In a recent blog, I advocated for organizations’ developing a leadership pipeline in order to have the leaders they will need in the future. That blog item made the case for going beyond typical leadership training and development to understanding and building the competencies and skills leaders will need to have five or more years from now — and those skills might be very different from the ones required today. Researchers and polls show that one of the many shortcomings in leadership in many companies is an inability to lead. As we build our leadership pipelines for the future organizations, we need to select or develop people who can lead. I know, this sounds blindingly obvious, but apparently this common sense may not be as common as you’d think.
A recent Forbes article states that a “2016 Gallup poll found that only 18% of managers demonstrate a high level of talent for managing others – meaning a shocking 82% of managers aren’t very good at leading people.”
I am sure that many readers were not even slightly surprised by this information. So how do our leaders and managers get promoted to their leadership positions? According to the Forbes article, “managers are promoted into their roles based on tenure or previous manager roles – with little account for whether they possess the humanistic skills and qualities for good leadership.”
An important step in building a leadership pipeline for the future is to analyze your current practices related to rewards and promotion. How is your organization developing leaders? How do leaders move up the organization? What does your organization reward and recognize? How are bonuses and promotions earned? By getting results? Or by leading direct reports and teams in getting results? Are leaders promoted for firefighting and coming to the rescue when bad things happen, or by preventing problems from happening in the first place — by putting processes and systems in place in the pursuit of excellence?
What kinds of behaviors is your company rewarding? Are leaders developed and promoted by climbing the organization through competition and political astuteness or by leading effectively? Are they promoted because of their high productivity, or for developing high productivity throughout their teams? Competitiveness, political astuteness, individual productivity: these are obviously not bad traits, but are these the primary leadership traits you need to bring your organization and your people to high performance, productivity, and excellence?
Are your leaders being promoted through their technical expertise? Again, technical expertise is not a bad thing, but leaders in the pipeline must learn to lead.

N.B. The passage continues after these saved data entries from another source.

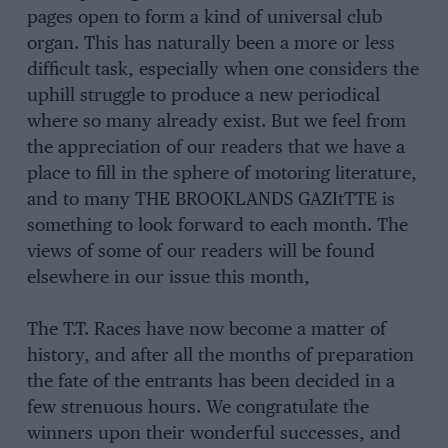
pages open to form a kind of universal club
organ. This has naturally been a more or less
difficult task, especially when one considers the
uphill struggle to produce a new periodical
where so many already exist. But we feel from
the appreciation of our readers that we have a
place to fill in the sphere of motoring literature,
and to many THE BROOKLANDS GAZItTTE is
something to look forward to each month. The
views of some of our readers will be found
elsewhere in our issue this month,
The T.T. Races have now become a matter of
history, and after all the months of preparation
the fate of the entrants has been decided in a
few strenuous hours. We congratulate the
winners upon their wonderful successes, and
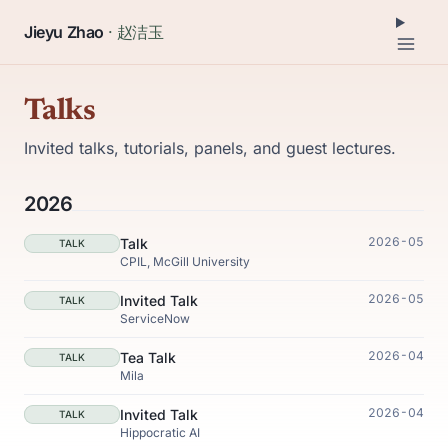
Jieyu Zhao
· 赵洁玉
Talks
Invited talks, tutorials, panels, and guest lectures.
2026
2026-05
Talk
TALK
CPIL, McGill University
2026-05
Invited Talk
TALK
ServiceNow
2026-04
Tea Talk
TALK
Mila
2026-04
Invited Talk
TALK
Hippocratic AI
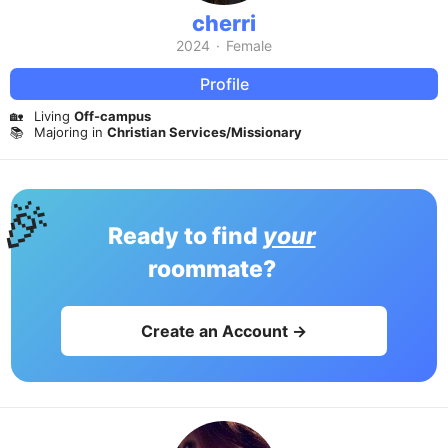
cherri
2024
·
Female
Profile
🏡
Living
Off-campus
📚
Majoring in
Christian Services/Missionary
🎉
Ready to find
your
roommate?
Create an Account →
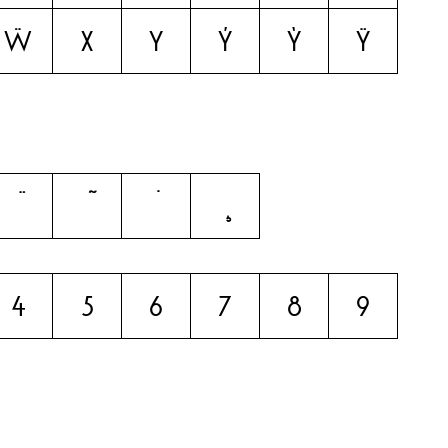
ẅ
x
y
ý
ỳ
ÿ
4
5
6
7
8
9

I ask these questions because how people are rewarded and recognized is extremely powerful. Your organization may have a leadership development program that may be a quality program. But regardless of training, people do what they are held accountable for doing. If they are being asked to lead in a certain way in their training but are rewarded and recognized for a different set of behaviors, the ones they are rewarded for will win out. An organization should develop its “strategic plan for leadership” – the leadership pipeline plan, then feedback, accountability, rewards, recognition training and development systems for people in the organization need to be aligned to that plan.
Understanding your current leadership development and promotion practices can help tremendously in strategic leadership pipeline planning and then aligning around that future need.
If you’d like a discussion about assessing or improving your leadership pipeline, we can help. Contact us at [email protected] or call 207-739-9540.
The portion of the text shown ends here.